Sufficient for capitalism?
Ronald Blythe’s ‘Word for Wormingford‘ column concluded with unlikely conjunctions and a question pertinent to a constituency far wider than the readership of the Church Times.
Blythe wrote, ‘When the aged St John was pestered for information about Jesus, he would say: ‘Little children, love one another.’ And, when they protested at his inadequacy, he would add: “It will suffice”,
and finished his column thus,
‘We walked to the car alongside an elderly joiner who had come from foreign parts in his youth, and it had sufficed. A boy’s lunch had once sufficed a crowd. What is going to suffice capitalism at this moment?’
Perhaps in the conjunctions there is the potential of an answer to the question. The aged Saint John had pointed to a way of being the Kingdom that rested upon individual enterprise; their community and its values depended upon each member embracing the ethic that could bind them together.
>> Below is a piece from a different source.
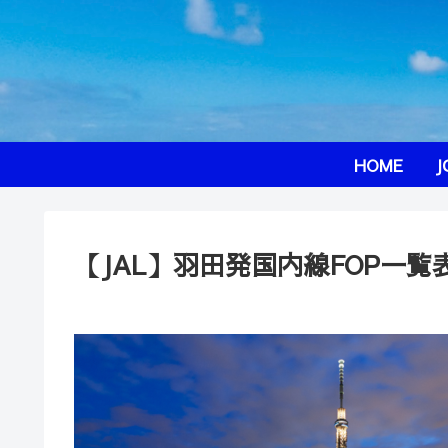
HOME
J
【JAL】羽田発国内線FOP一覧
The elderly joiner who had come from foreign parts and had found a village in rural Wales sufficed for his needs had found that sufficiency through his own individual enterprise. Though of advancing years, he is still described by his occupation in younger days; he is characterised by his work.
The boy who shares his lunch in the Gospel account of the feeding of the five thousand shows individual enterprise in a context where the mood around would have suggested a very different response.
‘What is going to suffice capitalism at this moment?’ asks Ronald Blythe, and surely what suffices in each of the situations he has described will suffice in the market place – individual enterprise.
The economic crisis that has beset much of the Western world arose from a culture of cronyism, a culture dominated by large corporations and banks where the last thing sought , and the last thing wanted, was a culture of individual enterprise. What would suffice for capitalism would be a breaking up of that culture, a legislative framework that barred the domination of markets by a handful of corporations intent on eliminating any competition that might inhibit their capacity to make large profits.
The elderly joiner in Blythe’s description had travelled from foreign parts in search of work; he has not been located there by a corporate deployment of staff. He has initiative and a marketable skill and is allowed freedom of movement. What would suffice for capitalism are states and economies and markets that allow freedom for the type of individual response enjoined by Saint John, demonstrated by the boy with his lunch, fulfilled in the life of the elderly joiner.
It is not the free market that has been the problem, it is the rigged market, rigged in favour of the rich and the powerful. Make space for individuals and it will be sufficient for capitalism.